|Publication number||US5761633 A|
|Application number||US 08/640,507|
|Publication date||Jun 2, 1998|
|Filing date||May 1, 1996|
|Priority date||Aug 30, 1994|
|Publication number||08640507, 640507, US 5761633 A, US 5761633A, US-A-5761633, US5761633 A, US5761633A|
|Original Assignee||Samsung Electronics Co., Ltd.|
|Export Citation||BiBTeX, EndNote, RefMan|
|Patent Citations (12), Non-Patent Citations (2), Referenced by (2), Classifications (9), Legal Events (4)|
|External Links: USPTO, USPTO Assignment, Espacenet|
This disclosure is a continuation-in-part of U.S. patent application Ser. No. 08/366,725, filed Dec. 30, 1994, now abandoned.
The present invention relates to a speech encoder/decoder (codec) algorithm for low transmission late mode, and more particularly, to a speech codec algorithm providing good tonal quality at low transmission rate mode below 4.8 Kbps.,
According to a conventional speech codec technology as shown in FIG. 1, in which a code-excited linear prediction (CELP) or vector-sum-excited linear prediction (VSELP) is performed at a low transmission rate (below 4.8 Kbps), a linear prediction analyzer 1 performs a linear prediction analysis of a speech signal input and obtains a residual signal generated from a prediction error and a linear prediction coefficients.
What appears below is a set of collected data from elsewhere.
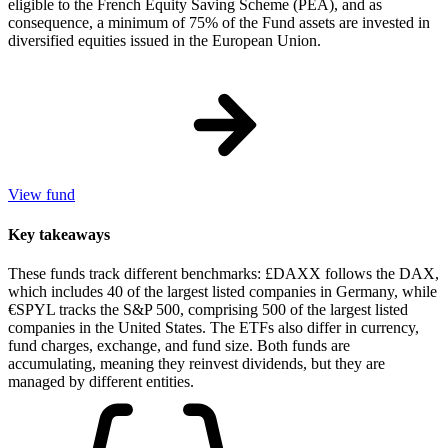
eligible to the French Equity Saving Scheme (PEA), and as
consequence, a minimum of 75% of the Fund assets are invested in
diversified equities issued in the European Union.
View fund
Key takeaways
These funds track different benchmarks: £DAXX follows the DAX,
which includes 40 of the largest listed companies in Germany, while
€SPYL tracks the S&P 500, comprising 500 of the largest listed
companies in the United States. The ETFs also differ in currency,
fund charges, exchange, and fund size. Both funds are
accumulating, meaning they reinvest dividends, but they are
managed by different entities.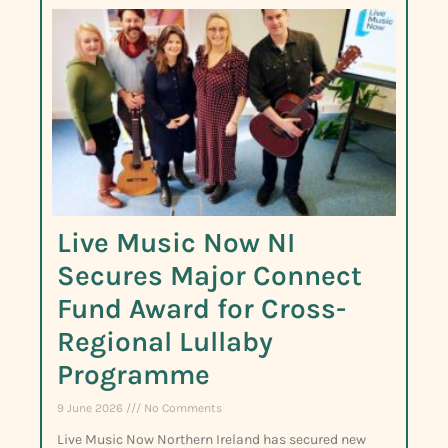
Live Music Now NI
Secures Major Connect
Fund Award for Cross-
Regional Lullaby
Programme
9 June 2026
No Comments
Live Music Now Northern Ireland has secured new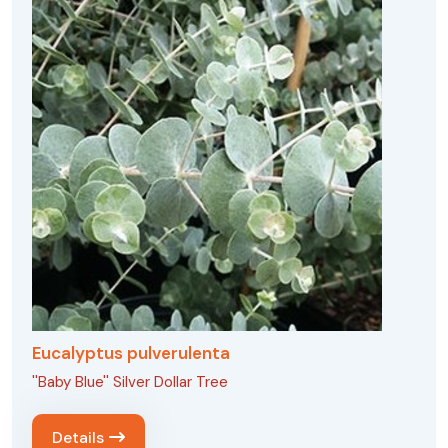
Eucalyptus pulverulenta
''Baby Blue'' Silver Dollar Tree
Details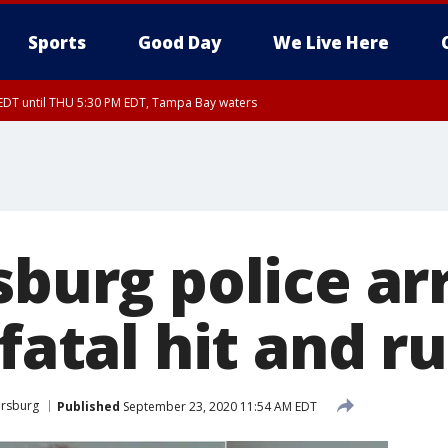
Sports
Good Day
We Live Here
EDT until THU 5:30 PM EDT, Tampa Bay waters
5:15 PM EDT, Manatee County
15 PM EDT, Inland Hillsborough County, Inland Manatee County, Coastal Hillsb
nglewood to Tarpon Springs FL out 20 NM, Coastal waters from Tarpon Springs 
sburg police ar
 fatal hit and r
ersburg
Published
September 23, 2020 11:54 AM EDT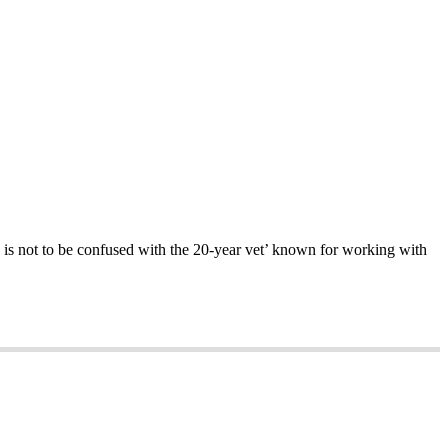
o is not to be confused with the 20-year vet’ known for working with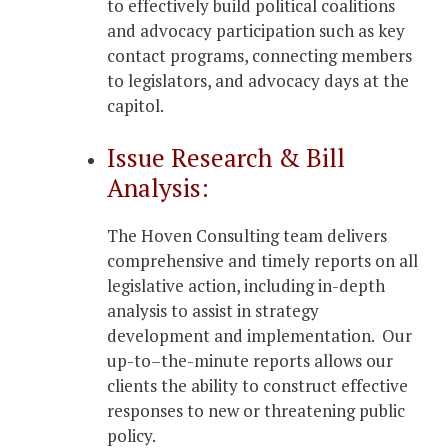
to effectively build political coalitions
and advocacy participation such as key
contact programs, connecting members
to legislators, and advocacy days at the
capitol.
Issue Research & Bill
Analysis:
The Hoven Consulting team delivers
comprehensive and timely reports on all
legislative action, including in-depth
analysis to assist in strategy
development and implementation. Our
up-to–the-minute reports allows our
clients the ability to construct effective
responses to new or threatening public
policy.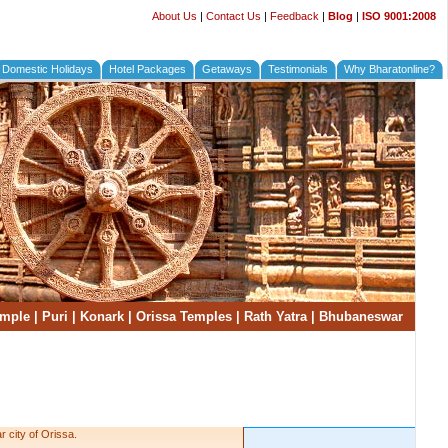
About Us
|
Contact Us
|
Feedback
|
Blog
|
ISO 9001:2008
Domestic Holidays
Hotel Packages
Getaways
Testimonials
Why Bharatonline?
emple
|
Puri
|
Konark
|
Orissa Temples
|
Rath Yatra
|
Bhubaneswar
 city of Orissa.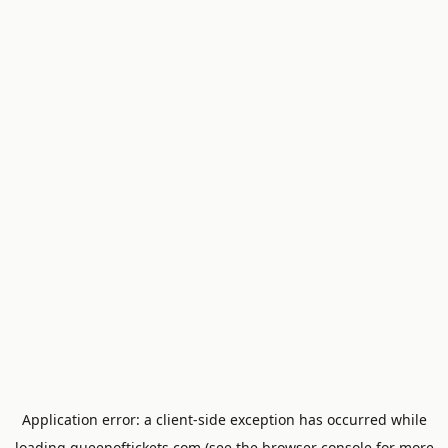
Application error: a
client
-side exception has occurred while
loading
queenoftickets.com
(see the
browser console
for more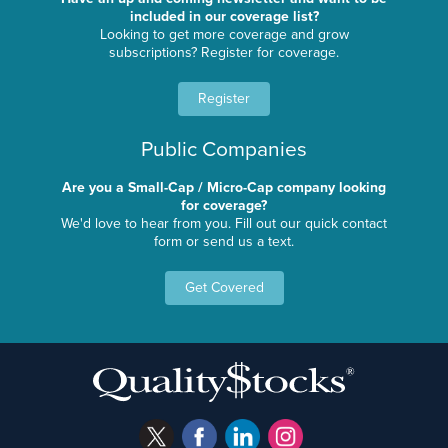
included in our coverage list?
Looking to get more coverage and grow
subscriptions? Register for coverage.
Register
Public Companies
Are you a Small-Cap / Micro-Cap company looking
for coverage?
We'd love to hear from you. Fill out our quick contact
form or send us a text.
Get Covered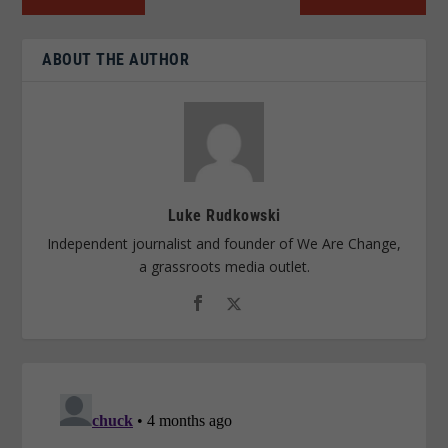
ABOUT THE AUTHOR
Luke Rudkowski
Independent journalist and founder of We Are Change,
a grassroots media outlet.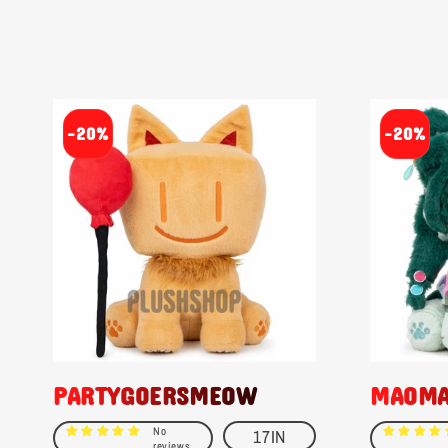
-20%
-20%
PARTYGOERSMEOW
MAOM
No
17IN
reviews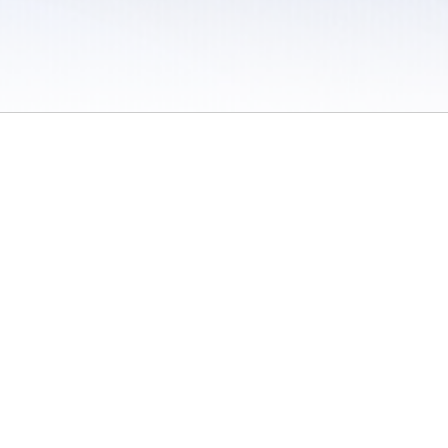
 / Do Not Sell or Share My Personal Information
Here, the data amount of the linear prediction coefficients is relatively small, but that of the residual signal is great. Thus, when transmitting such a residual signal, the transmission speed should equal that of the original input speech signal.
Therefore, the data compression of the residual signal is very important technology in speech codecs operating in a low transmission rate mode. For this purpose, a vector quantizer 3 re-synthesizes the signal into a vector code composed of a constant number and selects the most sinilar code to the original signal. Thereafter, a second bit allocator 4 allocates a predetermined number of bite to the index of the vector code and a first bit allocator 2 transmits the index to which a predetermined bit number is allocated with linear prediction coefficients.
Here, in order to transmit the index, the transmitting and receiving parts must have the same code book and many calculations are required for seeking the most similar code to the original signal. Thus, real-time processing is not possible.
Meanwhile, a method was used in which the whole residual signal (about 4 KHz or below) is not coded, and only a residual signal of 800˜1,000 Hz is extracted by using a low pass filter having a 1 KHz cut-off frequency, has a predetermined number of assigned bits, and is transmitted. In this case, however, even the residual signal has much tone color information between 1 KHz and 2 KHz, thereby deteriorating the timber of a restored speech signal.
To solve the above problem, it is an object of the present invention to provide a speech codec algorithm which affords a high quality tone at a low transmission rate mode.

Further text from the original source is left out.